Tukas Pak Mahbub. "Walah cuma mobil bekas Pak." Sahut Bu Nafis.
"Itu menurutku lebih baik daripada dapat Fortuner baru tapi
dari uang orang tua. Siapa saja kalau cuma menerima pemberian bisa.
Tapi kalau usaha sendiri tidak semua bisa. Dan ini Bu, jika seluruh
generasi muda bangsa ini punya mental dan pola pikir seperti Azzam,
insya Allah bangsa ini akan maju. Tak ada pengangguran. Kenapa"
Karena setiap orang akan menciptakan lapangan kerja bagi dirinya
dan bahkan bagi orang lain. Kalau boleh tanya sekarang berapa
karyawan Azzam Bu?" "Tujuh orang. Karyawan bakso cinta lima dan karyawan foto
copy dua." "Lihat dengan wirausaha Azzam sudah membuka lapangan
kerja buat tujuh orang. Kalau ia jadi pegawai negeri, itu tak akan
terjadi." "Alhamdulillah Pak, berkah doa Pak Mahbub usaha Azzam
semakin baik dari hari ke hari."
"Alhamdulillah, tapi tolong sampaikan pada Azzam agar
bersiapsiap menghadapi cuaca buruk. Cuaca tidak selamanya baik
dan tenang. Ada kalanya langit yang cerah tiba-tiba berawan lalu
mendung, bahkan bisa juga berbadai. Demikian juga dalam bisnis."
"Baik Pak terima kasih atas waktunya. Kami pamit ya."
"Iya Bu. Hari Ahad ya, Insya Allah?" Kata Bu Mahbub "Iya insya
Allah. Oh ya kita berangkat dari sini jam berapa?"
"Pagi-pagi sekali saja jam setengah tujuh, biar lebih enak
jalannya." "Sepakat." Kata Bu Nafis
*** Ahad pagi Azzam dan keluarganya disertai Pak Mahbub dan
isterinya berangkat ke Kudus. Mereka berangkat dari Kartasura pukul
tujuh pagi. Molor setengah jam dari yang direncanakan. Yang
mengendarai mobil Azzam. Pak Mahbub duduk di samping Azzam.
Bu Nafis dan Bu Mahbub duduk di bangku tengah. Dan di bangku
belakang adalah Husna dan Lia.
Malam sebelum berangkat Bu Nafis membuat kue donat cukup
banyak. Tujuannya selain untuk oleh-oleh buat Si Sarah, juga buat
keluarga Vivi. Selain kue donat Bu Nafis dan Lia juga membuat
Arem-arem dan Lontong Opor untuk bekal di jalan.

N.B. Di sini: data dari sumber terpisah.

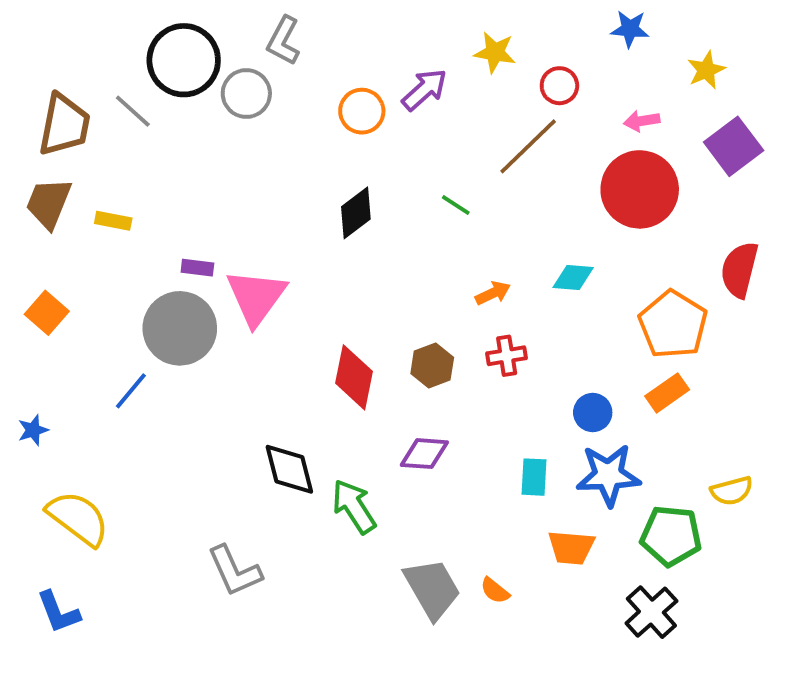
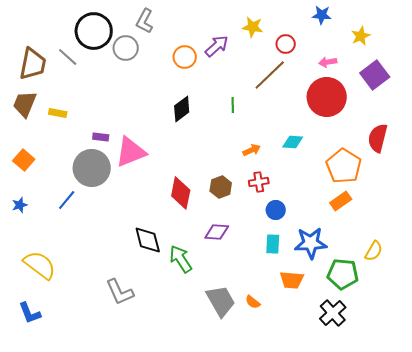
green line: (456, 205) -> (233, 105), turned 56
pink triangle: (256, 297) -> (131, 152), turned 32
blue circle: (593, 412) -> (276, 210), moved
blue star: (33, 430) -> (20, 205), moved
yellow semicircle: (732, 491) -> (374, 251), turned -45

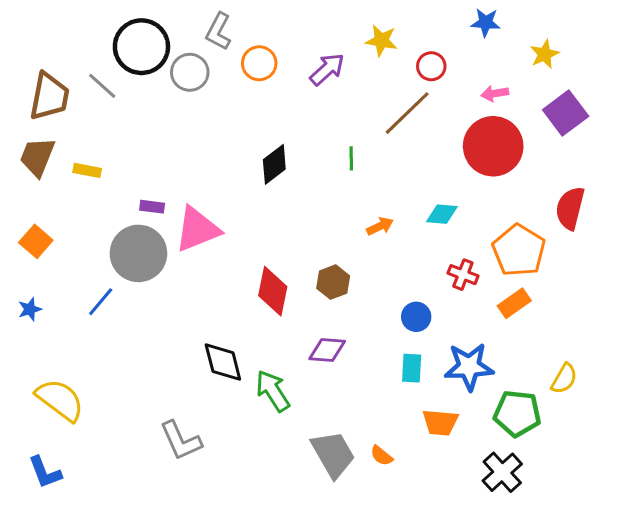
orange circle: (185, 57) -> (259, 63), moved
red cross: (259, 182) -> (463, 275), moved, turned 30

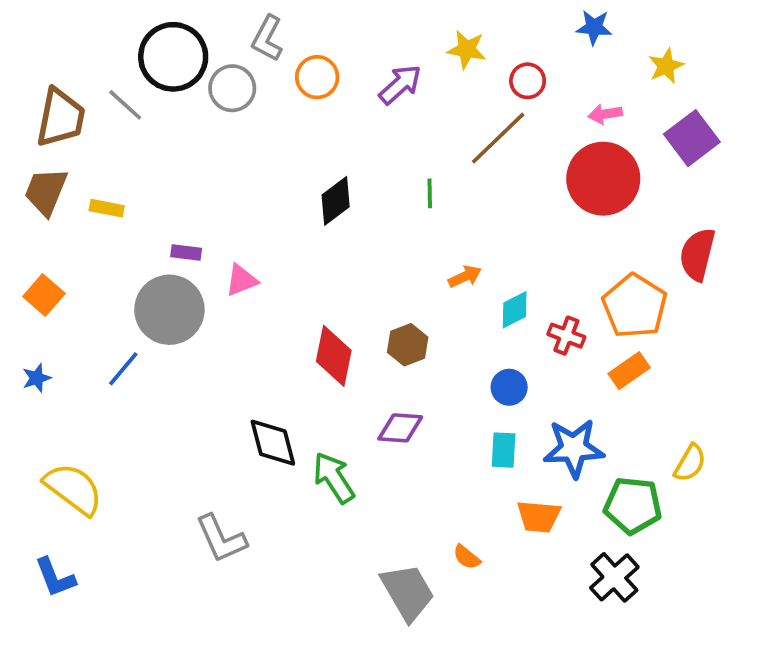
cyan diamond: (442, 214) -> (515, 310), moved, turned -32
pink triangle: (197, 229) -> (241, 280), size x0.6
gray trapezoid: (333, 454) -> (408, 592), moved

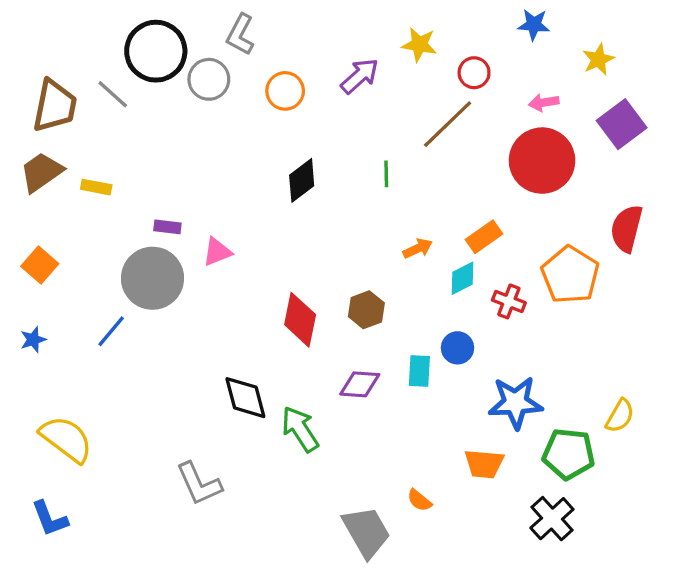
orange circle: (317, 77) -> (285, 91), moved
brown trapezoid: (46, 192) -> (41, 172), turned 33
orange rectangle: (629, 371) -> (484, 237), moved
cyan rectangle: (504, 450) -> (419, 371), moved

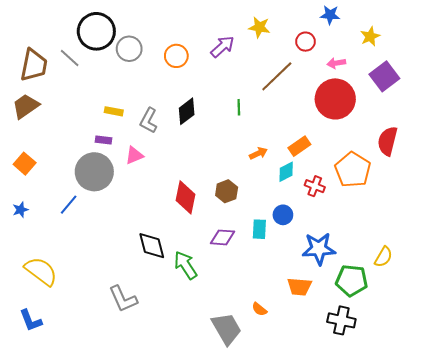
gray L-shape: (240, 35) -> (149, 121), moved
red circle: (474, 73) -> (306, 42), moved
yellow rectangle: (96, 187) -> (114, 111), moved
black cross: (552, 519) -> (341, 320), turned -36

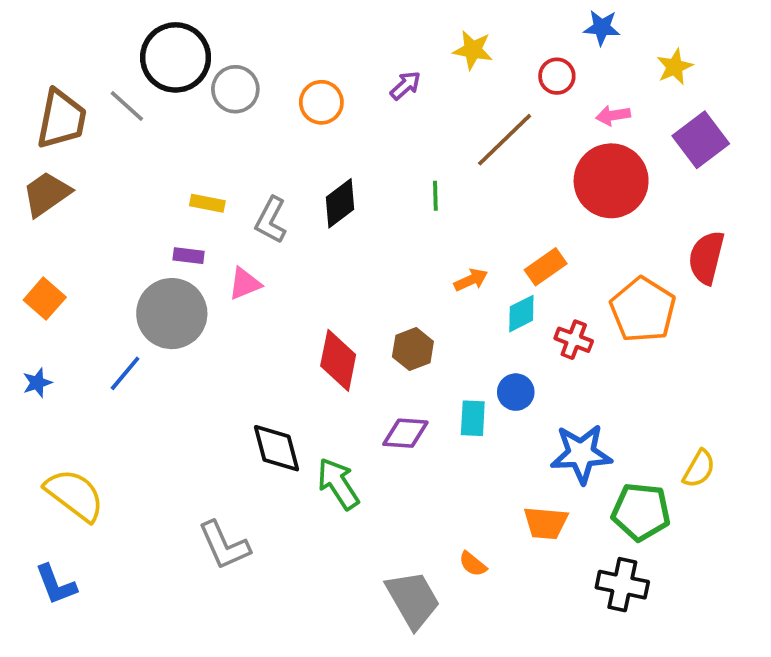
purple arrow: (222, 47) -> (405, 85), size x0.7

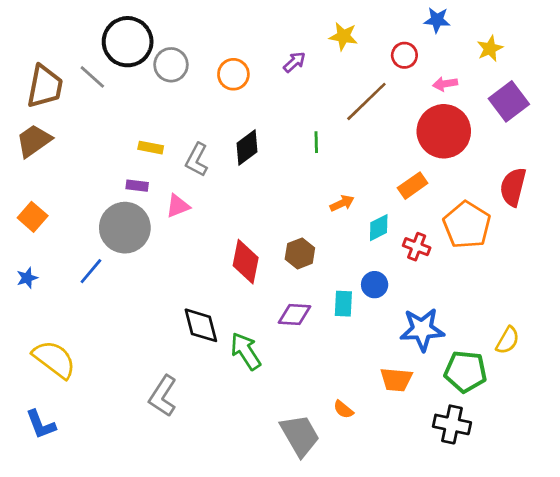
orange rectangle: (546, 267) -> (413, 186), moved
gray L-shape: (224, 545) -> (163, 396), turned 57

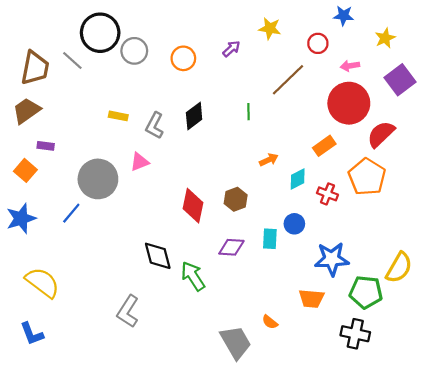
purple rectangle: (137, 186) -> (46, 146), moved
red semicircle: (513, 187) -> (381, 134), moved, turned 32
blue star: (27, 278) -> (21, 218), size x1.8
yellow semicircle: (508, 340) -> (399, 268), size x1.4

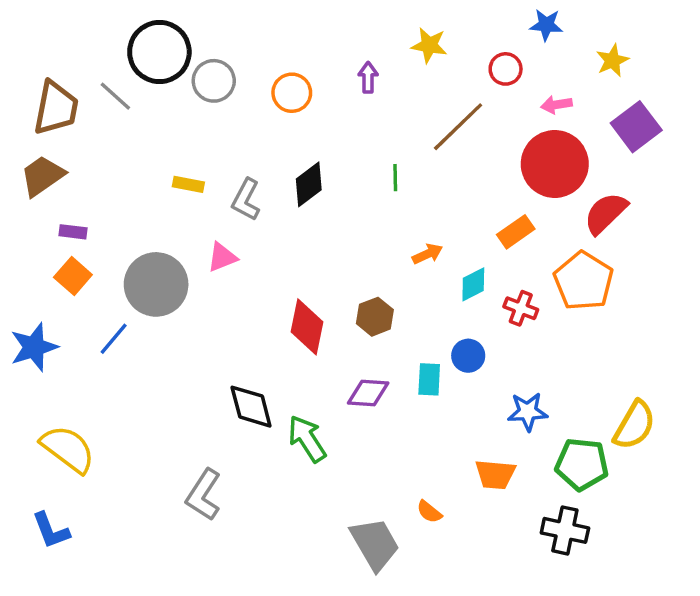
purple arrow: (231, 49) -> (368, 77), turned -48
orange square: (25, 170) -> (73, 276), moved
blue star: (332, 259) -> (528, 412), size x0.7

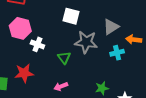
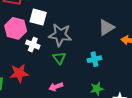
white square: (71, 16) -> (38, 17), moved
gray star: (86, 42) -> (60, 35), moved
cyan cross: (117, 53) -> (94, 59), moved

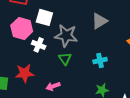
gray triangle: (106, 27) -> (99, 21), moved
pink arrow: (56, 87) -> (53, 86), moved

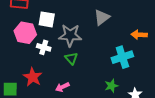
cyan cross: (100, 61) -> (122, 57), moved, size x1.5
red star: (25, 73) -> (33, 77), turned -30

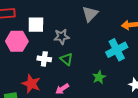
gray star: (70, 35) -> (62, 37), size x0.7
white cross: (44, 47) -> (44, 59), moved
green star: (111, 86) -> (99, 77), moved

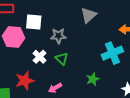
white cross: (44, 59) -> (40, 57), turned 32
red star: (31, 84) -> (25, 81), turned 30

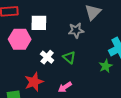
gray star: (58, 36) -> (76, 30), moved
green star: (93, 79) -> (106, 66), moved

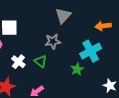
gray star: (76, 30) -> (53, 41), moved

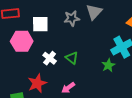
gray star: (53, 41) -> (72, 18), moved

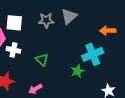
white cross: (50, 58) -> (13, 50), moved, turned -32

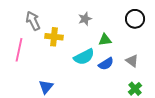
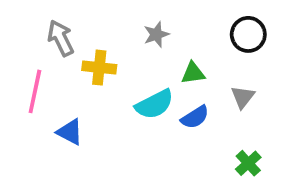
gray triangle: (132, 61) -> (243, 97), moved, turned 32
blue triangle: (46, 87) -> (70, 132), moved, turned -42

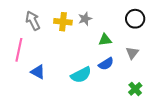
yellow cross: (99, 68) -> (63, 22), moved
cyan semicircle: (154, 104) -> (81, 75), moved

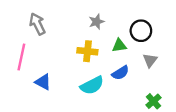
black circle: (135, 19) -> (141, 31), moved
yellow cross: (63, 22) -> (87, 51), moved

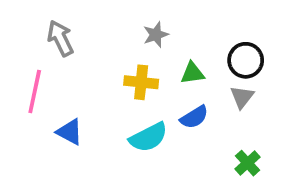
black circle: (141, 31) -> (246, 60), moved

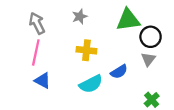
gray star: (156, 35) -> (80, 17), moved
green triangle: (192, 73) -> (128, 20), moved, size x1.6
pink line: (35, 91) -> (36, 53), moved

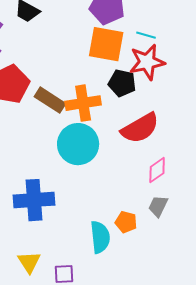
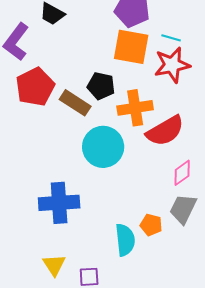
black pentagon: (122, 83) -> (101, 86), moved
orange cross: (83, 103) -> (135, 108), moved
gray trapezoid: (158, 206) -> (183, 209), size x1.4

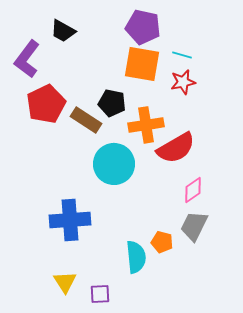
red star: (172, 65) -> (183, 82), size x0.7

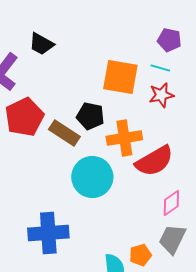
purple pentagon: (143, 27) -> (169, 40), moved, size x0.7
orange pentagon: (162, 242) -> (140, 255), turned -30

Langit Kartasura terang benderang saat mereka berangkat. Tak
ada awan maupun mendung. Medekati Boyolali mendung seolah
mengintai mereka. Dan sampai di Ampel hujan deras mengiringi
mereka. Sampai Salatiga hujan mulai reda tinggal gerimisnya saja.
Sampai di Bawen hanya mendung yang menemani. Semakin lama
panas menyengat. Pukul sepuluh mereka sampai di Demak. Sisa sisa hujan tampak
di sepanjang jalan. Air sungai di kiri jalan berwarna cokelat pekat.
Airnya penuh hampir meluap ke jalan. Mobil melaju di belakang bus
Nusantara. Azzzm mengemudi dengan tenang. Jam terbangnya
membuatnya memiliki insting yang bagus di jalan. Begitu ia
menemukan ruang dan kesempatan, maka bus didepannya pun ia
salip dengan penuh kemenangan.
Rombongan itu memasuki gerbang kota Kudus pukul sebelas
kurang lima belas menit. Azzam kurang begitu tahu jalannya. Pak
Mahbub menunjukkan ke kiri atau ke kanan.
"Setelah melewati Matahari di depan itu kiri Zam." Kata Pak
Mahbub memantau. Azzam mengikuti petunjuk Pak Mahbub.
"Depan itu kanan! Itulah jalan Kiai Telingsing. Lurus saja terus
hingga akhirnya kita sampai di Masjid Menara Kudus yang terkenal."
Pandu Pak Mahbub. Azzam melewati jalan Kiai Telingsing dan mengikuti panduan
yang diberikan oleh Pak Mahbub. Tak lama kemudian sampailah
mereka di depan Masjid Al Aqsha nama lain dari masjid Menara
Kudus. Azzam parkir tak jauh dari masjid. Aura Kudus sebagai kota
santri sangat terasa. Di jalan dan di gang banyak santri putra berpeci
yang hilir mudik, dan banyak santri putri berjalan dengan jilbabnya
yang bersih menawan. "Rumah Vivi tak jauh dari Menara. Kita jalan saja dari sini.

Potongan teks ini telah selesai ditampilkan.